Larissa de Croon, eerstejaarsstudent Pabo

In de vijfde klas van het VWO, was ik eruit: ‘Ik ga ALPO doen en ik word juf!’. De enige keuze die ik in de komende anderhalf jaar nog moest maken was in welke stad ik dit ging doen. Na een aantal open dagen en meeloopdagen bezocht te hebben, koos ik voor de HAN en Radboud universiteit in Nijmegen. Zowel op de universiteit als op de HAN voelde ik me ontzettend op mijn gemak. De docenten van de HAN die alle tijd voor me namen om alle onduidelijkheden weg te nemen, trokken me over de streep. Nijmegen zou de stad zijn waar ik mijn studententijd ging doorbrengen. Vol goede moed ging ik zodra ik geslaagd was, naar mijn eerste schooldag. Dit was de studie waar ik al die tijd al over gedroomd had. Ideaal die combinatie tussen Pedagogische wetenschappen op de Radboud Universiteit, de Pabo op de HAN en stage.

Of toch de pabo?!
Nadat ik deze studie een tijdje volgde bleek dat ik heel erg uitkeek naar de veelal praktische lessen op de pabo en juist veel minder naar de theoretische lessen op de universiteit.

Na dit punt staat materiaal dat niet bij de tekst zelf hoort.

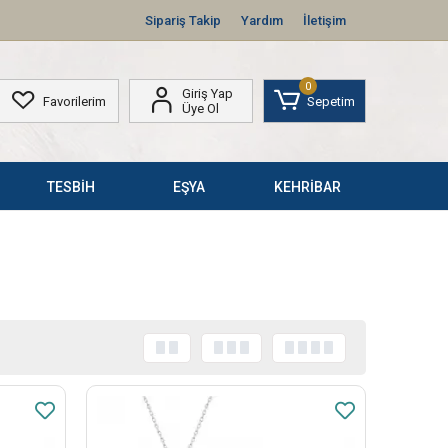
Sipariş Takip
Yardım
İletişim
0
Giriş Yap
Favorilerim
Sepetim
Üye Ol
TESBİH
EŞYA
KEHRİBAR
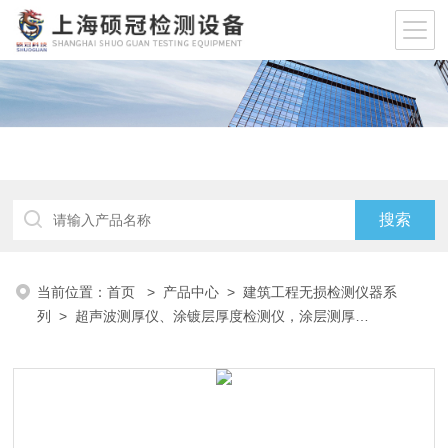
当前位置：
首页
>
产品中心
>
建筑工程无损检测仪器系
列
>
超声波测厚仪、涂镀层厚度检测仪，涂层测厚
仪
> PosiTector200D聚脲涂层厚度检测仪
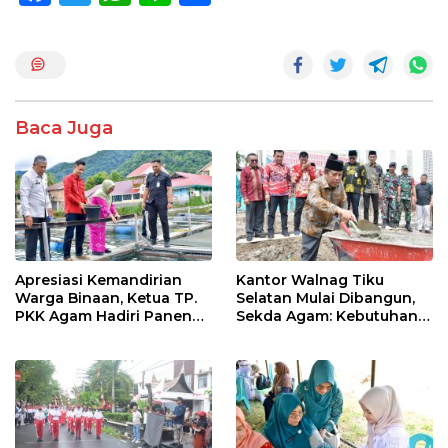
ac
w
h
n
h
e
itt
at
e
ar
b
er
s
e
o
A
Baca Juga
o
p
k
p
Apresiasi Kemandirian
Kantor Walnag Tiku
Warga Binaan, Ketua TP.
Selatan Mulai Dibangun,
PKK Agam Hadiri Panen
Sekda Agam: Kebutuhan
Raya KJA Binaan Rutan
Tingkatkan Layanan
Maninjau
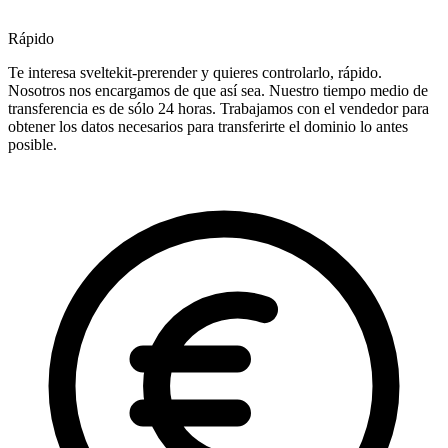
Rápido
Te interesa sveltekit-prerender y quieres controlarlo, rápido.
Nosotros nos encargamos de que así sea. Nuestro tiempo medio de
transferencia es de sólo 24 horas. Trabajamos con el vendedor para
obtener los datos necesarios para transferirte el dominio lo antes
posible.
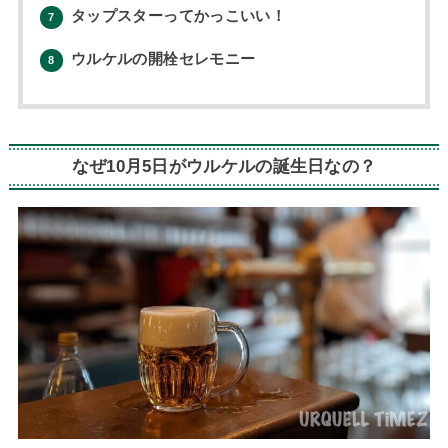
タップスターってかっこいい！
7
ウルケルの開栓セレモニー
8
なぜ10月5日がウルケルの誕生日なの？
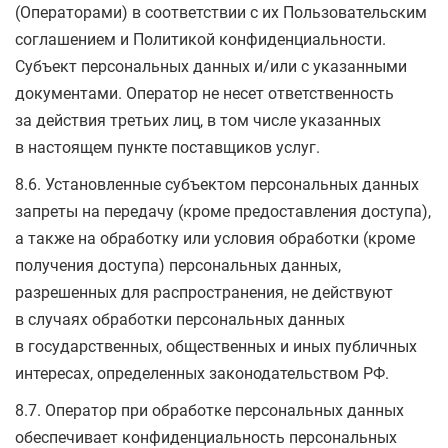
(Операторами) в соответствии с их Пользовательским
соглашением и Политикой конфиденциальности.
Субъект персональных данных и/или с указанными
документами. Оператор не несет ответственность
за действия третьих лиц, в том числе указанных
в настоящем пункте поставщиков услуг.
8.6. Установленные субъектом персональных данных
запреты на передачу (кроме предоставления доступа),
а также на обработку или условия обработки (кроме
получения доступа) персональных данных,
разрешенных для распространения, не действуют
в случаях обработки персональных данных
в государственных, общественных и иных публичных
интересах, определенных законодательством РФ.
8.7. Оператор при обработке персональных данных
обеспечивает конфиденциальность персональных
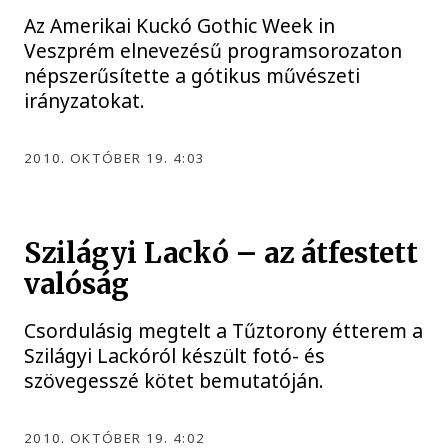
Az Amerikai Kuckó Gothic Week in
Veszprém elnevezésű programsorozaton
népszerűsítette a gótikus művészeti
irányzatokat.
2010. OKTÓBER 19. 4:03
Szilágyi Lackó – az átfestett
valóság
Csordulásig megtelt a Tűztorony étterem a
Szilágyi Lackóról készült fotó- és
szövegesszé kötet bemutatóján.
2010. OKTÓBER 19. 4:02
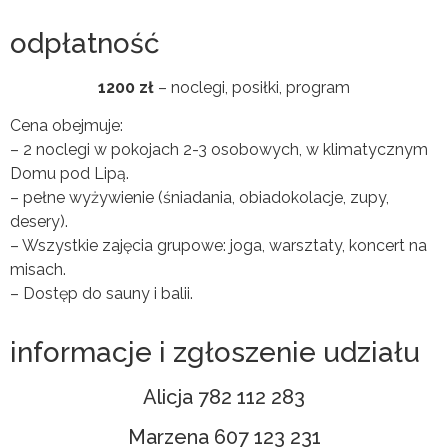
odpłatność
1200 zł
– noclegi, posiłki, program
Cena obejmuje:
– 2 noclegi w pokojach 2-3 osobowych, w klimatycznym
Domu pod Lipą.
– pełne wyżywienie (śniadania, obiadokolacje, zupy,
desery).
– Wszystkie zajęcia grupowe: joga, warsztaty, koncert na
misach.
– Dostęp do sauny i balii.
informacje i zgłoszenie udziału
Alicja 782 112 283
Marzena 607 123 231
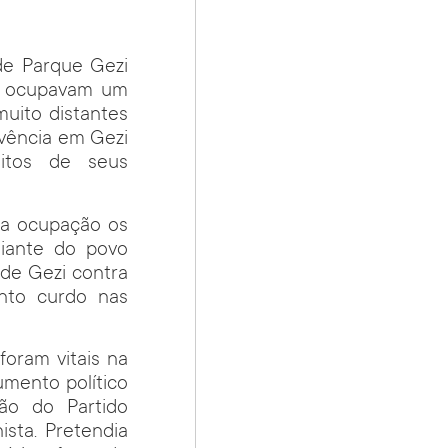
de Parque Gezi
os ocupavam um
uito distantes
ivência em Gezi
itos de seus
 a ocupação os
diante do povo
 de Gezi contra
nto curdo nas
foram vitais na
mento político
ão do Partido
sta. Pretendia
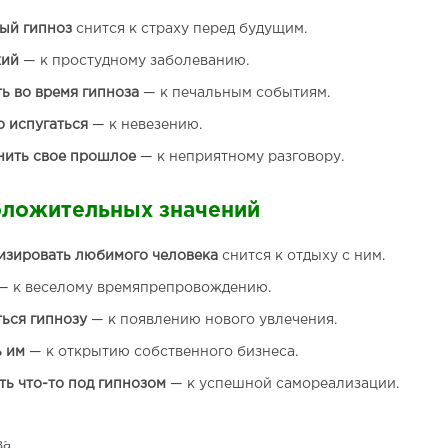
ый гипноз
снится к страху перед будущим.
кий
— к простудному заболеванию.
ь во время гипноза
— к печальным событиям.
 испугаться
— к невезению.
нить свое прошлое
— к неприятному разговору.
оложительных значений
изировать любимого человека
снится к отдыху с ним.
 к веселому времяпрепровождению.
ься гипнозу
— к появлению нового увлечения.
 им
— к открытию собственного бизнеса.
ь что-то под гипнозом
— к успешной самореализации.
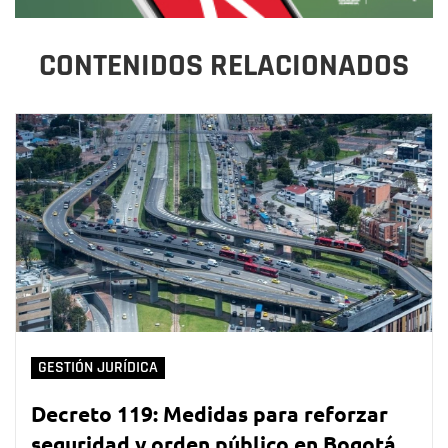
CONTENIDOS RELACIONADOS
GESTIÓN JURÍDICA
Decreto 119: Medidas para reforzar
seguridad y orden público en Bogotá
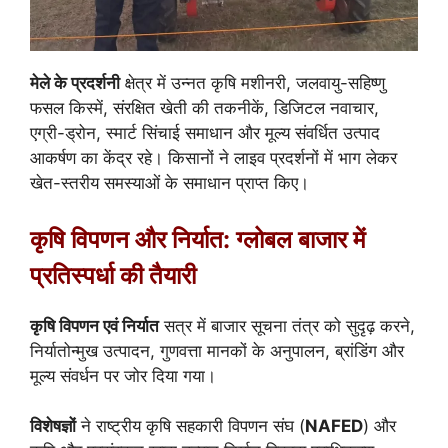
मेले के प्रदर्शनी
क्षेत्र में उन्नत कृषि मशीनरी, जलवायु-सहिष्णु
फसल किस्में, संरक्षित खेती की तकनीकें, डिजिटल नवाचार,
एग्री-ड्रोन, स्मार्ट सिंचाई समाधान और मूल्य संवर्धित उत्पाद
आकर्षण का केंद्र रहे। किसानों ने लाइव प्रदर्शनों में भाग लेकर
खेत-स्तरीय समस्याओं के समाधान प्राप्त किए।
कृषि विपणन और निर्यात: ग्लोबल बाजार में
प्रतिस्पर्धा की तैयारी
कृषि विपणन एवं निर्यात
सत्र में बाजार सूचना तंत्र को सुदृढ़ करने,
निर्यातोन्मुख उत्पादन, गुणवत्ता मानकों के अनुपालन, ब्रांडिंग और
मूल्य संवर्धन पर जोर दिया गया।
विशेषज्ञों
ने
राष्ट्रीय कृषि सहकारी विपणन संघ
(
NAFED
) और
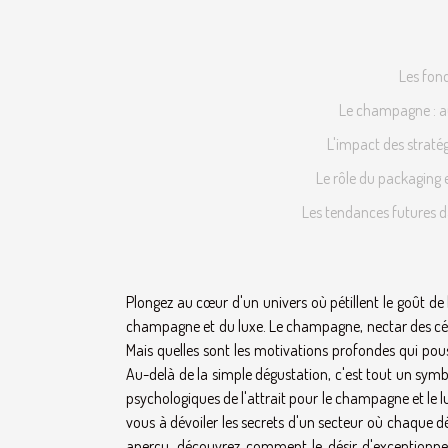
Les fon
Le champagne : au
L'impact des straté
Le rôle du packaging e
Les tendances futures 
Plongez au cœur d'un univers où pétillent le goût de 
champagne et du luxe. Le champagne, nectar des célébr
Mais quelles sont les motivations profondes qui po
Au-delà de la simple dégustation, c'est tout un symbo
psychologiques de l'attrait pour le champagne et le l
vous à dévoiler les secrets d'un secteur où chaque 
aperçu, découvrez comment le désir d'exceptionnel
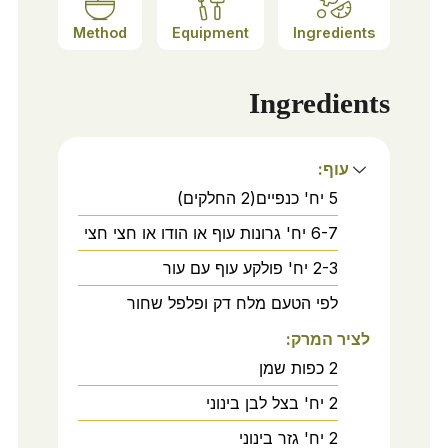
Method
Equipment
Ingredients
Ingredients
עוף:
5
יח'
כנפיים(2 החלקים)
6-7
יח'
גרונות עוף או הודו או חצי חצי
2-3
יח'
פולקע עוף עם עור
לפי
הטעם
מלח דק ופלפל שחור
לציר המרק:
2
כפות
שמן
2
יח'
בצל לבן בינוני
2
יח'
גזר בינוני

Ik kon stof uit de lessen van de pabo terugzien in mijn stage. Maar als ik eerlijk was vond ik de combinatie met de universiteit helemaal niet zo ideaal als ik van tevoren dacht. Ik moest wel veel moeite doen voor de vakken, terwijl dat in de toetsresultaten niet echt terug te zien was en daarnaast vond ik het eigenlijk gewoon te theoretisch. Ik kreeg op de universiteit weinig praktijkvoorbeelden te horen en ik ging me steeds meer afvragen wat ik eigenlijk op de ALPO deed als ik tegen het universitaire deel zo opzag. De beslissing viel: Alleen de pabo is voor mij meer dan genoeg! Dit is zonder overdrijven een van de beste beslissingen van mijn leven.

Praktijk én theorie
Nu zit ik op mijn plek en kan ik (bijna) alle lessen die ik krijg koppelen aan de stage. Ik ga met veel plezier naar school. Er is nog steeds veel ruimte voor theorie, die ook hard nodig is om op een goede manier les te geven. Het verschil is dat docenten in de lessen aandacht hebben voor het goed inoefenen van de theorie en hier praktische voorbeelden bij geven.

VWO’er op de pabo
Het voordeel van Vwo’er zijn in een pabo-klas, is dat ik verbanden sneller snap. Ik merk dat ik dingen sneller aan elkaar kan koppelen en door deze kennis te delen, krijgen klasgenoten hier inzicht in. Zo kan ik van toegevoegde waarde voor mijn klas zijn. Ik vind het absoluut niet saai om nu een HBO-studie te doen met een VWO-achtergrond. Ik leer elke dag nog nieuwe dingen en juist de klasgenoten die van het MBO af komen kunnen me veel leren over de praktijk.

Diversiteit
Mijn klas bestaat uit mensen met allerlei verschillende onderwijsachtergronden. Er zijn er bij die direct van de havo af komen, een aantal die eerst mbo hebben afgerond, en paar die VWO hebben gedaan en daarna voor de pabo hebben gekozen en ten slotte een aantal die eerst een andere studie hebben geprobeerd en besloten dat de pabo toch meer hun ding was. Alles kan en juist die diversiteit maakt dat iedereen toegevoegde waarde kan hebben in de klas en zo bij kan dragen aan het onderwijs.

Kies bewust
Als je een studie moet kiezen na je VWO, wil ik je meegeven dat je vooral moet nagaan bij jezelf of je ook opgewassen zal zijn tegen alle theorie en of je dit zou kunnen koppelen aan de praktijk. Ik kon het grootste deel niet plaatsen en was daardoor minder geschikt. Als ik terugkijk naar mijn middelbare schooltijd, kan ik wel bedenken dat de vele theorie eigenlijk helemaal niet zo mijn ding zou zijn. Oud-klasgenoten van mij die nu nog wel de ALPO doen, zitten volledig op hun plek, omdat dat theoretische ze juist erg aantrekt. Dit daagt ze uit en deze oud-klasgenoten kunnen de theorie terugzien in de stage. Of je nu bewust voor De Pabo of ALPO kiest, het belangrijkste is dat je er gelukkig mee bent en dat dit de studie is die bij je past. Veel succes met het maken van deze keuze!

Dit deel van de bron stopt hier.